_Work instructions_
Go through the data and retrieve each line that includes the string "下单立减".

········

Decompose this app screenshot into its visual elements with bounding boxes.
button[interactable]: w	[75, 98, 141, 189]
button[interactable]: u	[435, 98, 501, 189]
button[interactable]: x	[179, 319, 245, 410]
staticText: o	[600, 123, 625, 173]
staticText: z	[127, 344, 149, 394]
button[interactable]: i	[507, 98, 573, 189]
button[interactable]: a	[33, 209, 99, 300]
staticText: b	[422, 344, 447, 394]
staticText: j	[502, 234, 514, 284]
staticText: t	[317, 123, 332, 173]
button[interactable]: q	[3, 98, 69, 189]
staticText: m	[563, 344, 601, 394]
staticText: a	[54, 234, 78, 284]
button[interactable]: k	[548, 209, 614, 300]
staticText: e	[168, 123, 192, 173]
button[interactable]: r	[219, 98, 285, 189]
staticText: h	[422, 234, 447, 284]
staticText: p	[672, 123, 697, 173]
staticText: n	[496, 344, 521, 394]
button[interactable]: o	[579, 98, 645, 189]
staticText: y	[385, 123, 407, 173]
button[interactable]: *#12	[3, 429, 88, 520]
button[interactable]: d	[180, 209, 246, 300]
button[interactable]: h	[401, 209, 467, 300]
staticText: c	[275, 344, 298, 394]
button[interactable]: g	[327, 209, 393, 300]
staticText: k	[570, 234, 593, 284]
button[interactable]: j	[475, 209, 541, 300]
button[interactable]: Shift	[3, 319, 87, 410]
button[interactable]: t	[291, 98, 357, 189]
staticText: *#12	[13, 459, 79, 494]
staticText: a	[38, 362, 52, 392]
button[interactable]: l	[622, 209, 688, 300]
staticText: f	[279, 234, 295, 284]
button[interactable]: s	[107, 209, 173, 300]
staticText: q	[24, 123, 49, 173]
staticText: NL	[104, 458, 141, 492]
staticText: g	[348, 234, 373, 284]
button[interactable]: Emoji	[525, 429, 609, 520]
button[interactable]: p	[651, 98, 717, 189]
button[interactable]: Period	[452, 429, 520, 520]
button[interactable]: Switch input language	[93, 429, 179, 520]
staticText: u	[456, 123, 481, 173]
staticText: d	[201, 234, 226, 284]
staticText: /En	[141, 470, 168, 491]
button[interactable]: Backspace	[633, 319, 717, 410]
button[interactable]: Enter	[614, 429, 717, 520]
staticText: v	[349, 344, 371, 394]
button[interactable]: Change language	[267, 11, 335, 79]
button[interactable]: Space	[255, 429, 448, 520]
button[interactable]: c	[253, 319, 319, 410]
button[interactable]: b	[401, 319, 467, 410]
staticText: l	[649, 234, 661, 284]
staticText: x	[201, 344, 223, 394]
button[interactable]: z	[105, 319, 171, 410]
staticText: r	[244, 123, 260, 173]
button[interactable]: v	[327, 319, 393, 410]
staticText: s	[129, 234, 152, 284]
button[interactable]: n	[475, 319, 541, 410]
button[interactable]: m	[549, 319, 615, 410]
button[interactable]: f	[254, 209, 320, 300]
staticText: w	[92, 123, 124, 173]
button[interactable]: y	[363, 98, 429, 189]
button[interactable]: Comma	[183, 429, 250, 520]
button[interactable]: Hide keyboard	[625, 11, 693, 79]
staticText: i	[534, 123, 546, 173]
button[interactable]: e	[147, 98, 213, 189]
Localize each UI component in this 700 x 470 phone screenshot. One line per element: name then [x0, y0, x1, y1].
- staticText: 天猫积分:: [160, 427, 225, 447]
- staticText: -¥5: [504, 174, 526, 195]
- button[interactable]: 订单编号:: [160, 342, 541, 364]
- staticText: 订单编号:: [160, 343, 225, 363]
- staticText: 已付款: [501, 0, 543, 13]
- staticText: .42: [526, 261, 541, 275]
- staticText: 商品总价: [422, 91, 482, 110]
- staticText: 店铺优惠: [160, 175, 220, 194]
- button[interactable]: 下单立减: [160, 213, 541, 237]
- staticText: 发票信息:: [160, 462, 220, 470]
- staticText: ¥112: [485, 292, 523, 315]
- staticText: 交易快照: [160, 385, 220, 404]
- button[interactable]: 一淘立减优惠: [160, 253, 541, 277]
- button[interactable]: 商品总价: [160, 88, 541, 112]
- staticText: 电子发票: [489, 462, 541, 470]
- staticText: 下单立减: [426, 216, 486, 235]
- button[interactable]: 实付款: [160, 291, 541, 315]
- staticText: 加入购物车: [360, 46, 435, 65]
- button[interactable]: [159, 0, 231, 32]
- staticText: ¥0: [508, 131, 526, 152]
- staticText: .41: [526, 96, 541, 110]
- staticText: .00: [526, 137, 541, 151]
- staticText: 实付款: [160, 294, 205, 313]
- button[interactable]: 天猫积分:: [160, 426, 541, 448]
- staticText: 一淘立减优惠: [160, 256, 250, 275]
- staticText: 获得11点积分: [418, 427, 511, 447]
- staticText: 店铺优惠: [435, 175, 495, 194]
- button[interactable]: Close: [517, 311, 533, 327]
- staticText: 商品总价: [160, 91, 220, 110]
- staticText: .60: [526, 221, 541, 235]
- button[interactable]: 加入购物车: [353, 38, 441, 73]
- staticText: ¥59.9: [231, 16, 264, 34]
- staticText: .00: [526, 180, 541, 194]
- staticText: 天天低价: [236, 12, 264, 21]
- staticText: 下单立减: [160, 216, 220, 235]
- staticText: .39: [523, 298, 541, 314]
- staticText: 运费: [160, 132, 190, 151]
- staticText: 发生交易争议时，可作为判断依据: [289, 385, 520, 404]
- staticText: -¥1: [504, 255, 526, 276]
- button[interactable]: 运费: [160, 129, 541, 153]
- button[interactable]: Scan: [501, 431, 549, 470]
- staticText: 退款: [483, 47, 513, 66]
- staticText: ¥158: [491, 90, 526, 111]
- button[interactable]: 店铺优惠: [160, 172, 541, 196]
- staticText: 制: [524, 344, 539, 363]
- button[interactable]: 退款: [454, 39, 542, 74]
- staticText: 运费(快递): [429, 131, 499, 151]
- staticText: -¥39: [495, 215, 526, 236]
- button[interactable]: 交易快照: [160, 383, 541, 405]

········

_Solution to this task_
- button[interactable]: 下单立减: [160, 213, 541, 237]
- staticText: 下单立减: [426, 216, 486, 235]
- staticText: 下单立减: [160, 216, 220, 235]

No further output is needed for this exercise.